Yesterday, in conjunction with ongoing discussions with potential lenders for refinancing of its existing senior secured credit facilities, Mitel Networks(TSX:MNW) released preliminary Q3 results. The company confirmed that its revenue will be approximately $142-million, and that operating expenses for the quarter are expected to be 42% to 43% of revenue.
Cormark analyst Richard Tse says Mitel is continuing to build leverage in its operating model, and that its margins should begin to improve as a result. He thinks the risk to reward profile is improving for the company.

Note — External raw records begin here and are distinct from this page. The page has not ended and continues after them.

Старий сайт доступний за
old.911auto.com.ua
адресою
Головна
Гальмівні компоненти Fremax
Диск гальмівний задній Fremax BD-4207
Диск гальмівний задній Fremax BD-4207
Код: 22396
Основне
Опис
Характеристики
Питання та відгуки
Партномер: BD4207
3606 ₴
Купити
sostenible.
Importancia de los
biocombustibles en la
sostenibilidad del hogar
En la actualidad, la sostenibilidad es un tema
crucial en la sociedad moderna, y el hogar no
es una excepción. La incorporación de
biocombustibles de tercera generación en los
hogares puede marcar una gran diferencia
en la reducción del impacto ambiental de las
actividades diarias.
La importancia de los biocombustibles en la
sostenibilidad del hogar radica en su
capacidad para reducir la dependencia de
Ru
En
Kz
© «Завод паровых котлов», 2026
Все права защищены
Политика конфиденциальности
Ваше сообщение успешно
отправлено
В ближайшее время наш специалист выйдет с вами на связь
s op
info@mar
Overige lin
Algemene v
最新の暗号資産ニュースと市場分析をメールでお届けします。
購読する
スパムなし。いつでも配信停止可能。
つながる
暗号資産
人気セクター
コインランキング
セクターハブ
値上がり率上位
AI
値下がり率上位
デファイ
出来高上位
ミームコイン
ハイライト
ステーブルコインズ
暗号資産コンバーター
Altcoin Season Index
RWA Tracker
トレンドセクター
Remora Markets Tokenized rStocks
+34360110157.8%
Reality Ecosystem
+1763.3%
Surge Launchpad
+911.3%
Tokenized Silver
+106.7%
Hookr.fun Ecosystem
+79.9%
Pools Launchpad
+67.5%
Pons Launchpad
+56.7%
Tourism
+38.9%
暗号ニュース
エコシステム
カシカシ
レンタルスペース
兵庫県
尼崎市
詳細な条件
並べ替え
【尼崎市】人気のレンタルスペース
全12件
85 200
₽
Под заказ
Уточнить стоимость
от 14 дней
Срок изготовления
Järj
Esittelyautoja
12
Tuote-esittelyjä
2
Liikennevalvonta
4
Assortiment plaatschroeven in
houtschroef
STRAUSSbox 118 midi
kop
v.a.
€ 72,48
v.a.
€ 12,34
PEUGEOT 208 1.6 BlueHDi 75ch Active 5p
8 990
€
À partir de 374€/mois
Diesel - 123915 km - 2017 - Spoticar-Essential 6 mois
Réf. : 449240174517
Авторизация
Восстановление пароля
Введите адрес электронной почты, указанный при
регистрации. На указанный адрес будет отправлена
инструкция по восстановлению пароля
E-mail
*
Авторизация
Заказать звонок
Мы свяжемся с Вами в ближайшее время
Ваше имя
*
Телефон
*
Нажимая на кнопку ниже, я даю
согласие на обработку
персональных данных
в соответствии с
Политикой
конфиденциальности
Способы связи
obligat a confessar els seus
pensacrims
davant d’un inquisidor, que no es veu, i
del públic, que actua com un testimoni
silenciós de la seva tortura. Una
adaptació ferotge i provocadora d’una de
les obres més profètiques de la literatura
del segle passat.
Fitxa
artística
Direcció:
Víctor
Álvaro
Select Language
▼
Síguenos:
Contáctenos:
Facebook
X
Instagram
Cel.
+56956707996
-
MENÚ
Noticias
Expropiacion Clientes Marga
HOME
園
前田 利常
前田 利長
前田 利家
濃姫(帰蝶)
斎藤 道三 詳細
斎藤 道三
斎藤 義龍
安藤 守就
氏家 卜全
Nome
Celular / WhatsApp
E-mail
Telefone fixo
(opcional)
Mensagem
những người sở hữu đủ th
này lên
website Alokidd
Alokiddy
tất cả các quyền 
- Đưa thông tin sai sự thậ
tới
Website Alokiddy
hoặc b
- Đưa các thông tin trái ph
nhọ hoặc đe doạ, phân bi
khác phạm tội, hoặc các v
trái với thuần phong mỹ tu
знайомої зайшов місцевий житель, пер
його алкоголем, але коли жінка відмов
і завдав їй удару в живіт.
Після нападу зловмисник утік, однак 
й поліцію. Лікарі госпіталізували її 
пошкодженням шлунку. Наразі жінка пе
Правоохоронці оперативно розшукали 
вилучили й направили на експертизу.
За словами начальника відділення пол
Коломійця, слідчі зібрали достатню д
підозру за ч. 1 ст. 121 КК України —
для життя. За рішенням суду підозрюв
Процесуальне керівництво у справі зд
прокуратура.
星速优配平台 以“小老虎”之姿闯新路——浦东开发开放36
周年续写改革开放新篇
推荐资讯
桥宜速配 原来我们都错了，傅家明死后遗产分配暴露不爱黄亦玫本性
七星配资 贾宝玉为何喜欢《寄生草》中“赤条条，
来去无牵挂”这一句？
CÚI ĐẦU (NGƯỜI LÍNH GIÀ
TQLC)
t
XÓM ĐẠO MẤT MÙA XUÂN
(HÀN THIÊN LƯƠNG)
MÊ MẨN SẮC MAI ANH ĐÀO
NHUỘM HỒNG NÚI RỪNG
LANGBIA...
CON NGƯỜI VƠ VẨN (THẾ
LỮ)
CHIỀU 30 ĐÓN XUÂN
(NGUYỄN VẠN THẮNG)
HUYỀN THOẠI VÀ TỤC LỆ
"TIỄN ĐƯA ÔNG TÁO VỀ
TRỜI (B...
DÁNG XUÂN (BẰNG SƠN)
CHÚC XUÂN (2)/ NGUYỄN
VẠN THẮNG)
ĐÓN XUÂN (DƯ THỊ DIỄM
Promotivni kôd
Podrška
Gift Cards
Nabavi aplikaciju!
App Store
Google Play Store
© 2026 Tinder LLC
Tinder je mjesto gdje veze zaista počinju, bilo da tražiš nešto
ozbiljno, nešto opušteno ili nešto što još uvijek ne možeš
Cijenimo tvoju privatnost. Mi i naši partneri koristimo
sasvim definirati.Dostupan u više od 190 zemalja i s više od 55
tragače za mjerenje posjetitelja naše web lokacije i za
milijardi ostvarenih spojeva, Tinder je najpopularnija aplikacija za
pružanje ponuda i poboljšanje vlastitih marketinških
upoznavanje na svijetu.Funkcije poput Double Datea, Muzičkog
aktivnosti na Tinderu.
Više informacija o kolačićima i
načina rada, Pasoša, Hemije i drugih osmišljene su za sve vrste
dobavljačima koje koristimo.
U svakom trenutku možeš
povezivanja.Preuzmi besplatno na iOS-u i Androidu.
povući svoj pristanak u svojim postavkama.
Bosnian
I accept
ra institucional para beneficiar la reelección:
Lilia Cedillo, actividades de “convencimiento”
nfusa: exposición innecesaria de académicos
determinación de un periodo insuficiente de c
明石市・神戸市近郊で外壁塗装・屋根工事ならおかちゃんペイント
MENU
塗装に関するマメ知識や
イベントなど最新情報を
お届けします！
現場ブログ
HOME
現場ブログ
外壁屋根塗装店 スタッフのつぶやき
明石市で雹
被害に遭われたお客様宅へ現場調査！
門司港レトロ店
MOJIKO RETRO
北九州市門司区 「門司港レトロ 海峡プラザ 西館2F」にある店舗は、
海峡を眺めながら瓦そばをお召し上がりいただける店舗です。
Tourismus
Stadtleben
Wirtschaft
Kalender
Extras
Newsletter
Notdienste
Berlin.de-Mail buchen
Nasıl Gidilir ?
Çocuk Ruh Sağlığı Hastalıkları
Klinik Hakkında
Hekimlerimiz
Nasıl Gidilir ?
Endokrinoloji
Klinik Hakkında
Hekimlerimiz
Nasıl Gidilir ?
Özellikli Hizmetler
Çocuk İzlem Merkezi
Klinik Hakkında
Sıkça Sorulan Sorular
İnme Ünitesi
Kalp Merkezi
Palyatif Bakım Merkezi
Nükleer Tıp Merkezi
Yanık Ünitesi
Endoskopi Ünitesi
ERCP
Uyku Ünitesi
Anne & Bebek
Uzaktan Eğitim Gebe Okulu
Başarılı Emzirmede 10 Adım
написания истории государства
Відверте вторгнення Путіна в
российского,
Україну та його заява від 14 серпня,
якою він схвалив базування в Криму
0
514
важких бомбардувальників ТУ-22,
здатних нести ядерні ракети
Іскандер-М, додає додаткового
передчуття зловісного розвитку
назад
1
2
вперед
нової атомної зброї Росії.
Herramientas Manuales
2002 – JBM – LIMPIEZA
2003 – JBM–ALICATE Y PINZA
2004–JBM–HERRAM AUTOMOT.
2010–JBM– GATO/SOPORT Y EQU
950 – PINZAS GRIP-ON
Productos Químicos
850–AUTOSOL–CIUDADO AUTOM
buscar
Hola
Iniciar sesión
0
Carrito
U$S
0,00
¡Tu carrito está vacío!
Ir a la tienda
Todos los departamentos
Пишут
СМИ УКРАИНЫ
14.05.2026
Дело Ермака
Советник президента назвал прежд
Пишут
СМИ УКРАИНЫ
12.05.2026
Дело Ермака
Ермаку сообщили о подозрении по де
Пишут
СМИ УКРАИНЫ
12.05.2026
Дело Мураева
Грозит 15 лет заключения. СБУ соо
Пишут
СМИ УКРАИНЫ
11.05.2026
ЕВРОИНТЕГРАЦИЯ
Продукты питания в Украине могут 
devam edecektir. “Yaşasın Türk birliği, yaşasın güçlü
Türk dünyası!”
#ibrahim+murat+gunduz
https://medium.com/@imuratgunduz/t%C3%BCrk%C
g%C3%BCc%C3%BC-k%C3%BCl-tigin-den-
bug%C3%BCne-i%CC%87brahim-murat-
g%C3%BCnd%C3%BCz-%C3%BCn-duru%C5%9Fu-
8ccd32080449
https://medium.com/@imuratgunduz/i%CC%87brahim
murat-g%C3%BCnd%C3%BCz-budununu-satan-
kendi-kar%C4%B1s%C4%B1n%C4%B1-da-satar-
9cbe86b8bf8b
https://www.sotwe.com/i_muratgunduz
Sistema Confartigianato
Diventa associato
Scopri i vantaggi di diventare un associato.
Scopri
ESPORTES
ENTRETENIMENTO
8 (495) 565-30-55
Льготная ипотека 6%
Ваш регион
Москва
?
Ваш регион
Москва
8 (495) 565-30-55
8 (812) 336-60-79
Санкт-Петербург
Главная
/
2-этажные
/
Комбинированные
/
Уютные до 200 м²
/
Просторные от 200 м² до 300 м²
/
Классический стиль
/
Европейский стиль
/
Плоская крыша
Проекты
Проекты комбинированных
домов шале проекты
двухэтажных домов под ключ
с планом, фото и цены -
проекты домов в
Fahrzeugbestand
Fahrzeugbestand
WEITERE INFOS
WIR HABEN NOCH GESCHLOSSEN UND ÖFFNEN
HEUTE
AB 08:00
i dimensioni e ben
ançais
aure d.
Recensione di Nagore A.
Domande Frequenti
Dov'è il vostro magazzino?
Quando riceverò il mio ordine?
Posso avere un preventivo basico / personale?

In a research update to clients this morning, Tse upped his fiscal 2013 earnings estimate on Mitel from $0.74 to $0.78 and reiterated his BUY rating and $5 target on Mitel’s stock.
In December, Mitel reported Q2, 2013 results that bested the street’s expectations. The company’s topline of $145.5-million also beat its own guidance of between $140 and $145-million. The street consensus was $142.5-million.
That quarter represented a rebound for the Ottawa-based telco. After returning to Canada with a TSX listing midway through last year, the company’s Q1 was a rare recent misstep, forcing it to cut two-hundred jobs and initiate a short-term restructuring.
Shares of Mitel on the TSX closed today up 4.3% to $3.91.